> [PROBLEM TO SOLVE] Wherever a line in the records below contains "Travel", copy that line.

> [INFORMATION]

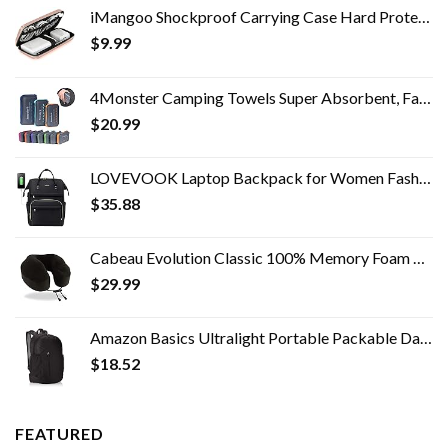
iMangoo Shockproof Carrying Case Hard Protective EVA Case Impact Resistant Travel 12000mAh Bank Pouch Bag USB Cable…
$
9.99
4Monster Camping Towels Super Absorbent, Fast Drying Microfiber Travel Towel, Quick Dry Ultra Soft Compact Gym Towel for…
$
20.99
LOVEVOOK Laptop Backpack for Women Fashion Travel Bags Business Computer Purse Work Bag with USB Port, Black
$
35.88
Cabeau Evolution Classic 100% Memory Foam Travel Neck Pillow for Airplanes and Travel, 360-Degree Support Backed by…
$
29.99
Amazon Basics Ultralight Portable Packable Day Pack
$
18.52
FEATURED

> [COMPLETED TASK]
iMangoo Shockproof Carrying Case Hard Protective EVA Case Impact Resistant Travel 12000mAh Bank Pouch Bag USB Cable…
4Monster Camping Towels Super Absorbent, Fast Drying Microfiber Travel Towel, Quick Dry Ultra Soft Compact Gym Towel for…
LOVEVOOK Laptop Backpack for Women Fashion Travel Bags Business Computer Purse Work Bag with USB Port, Black
Cabeau Evolution Classic 100% Memory Foam Travel Neck Pillow for Airplanes and Travel, 360-Degree Support Backed by…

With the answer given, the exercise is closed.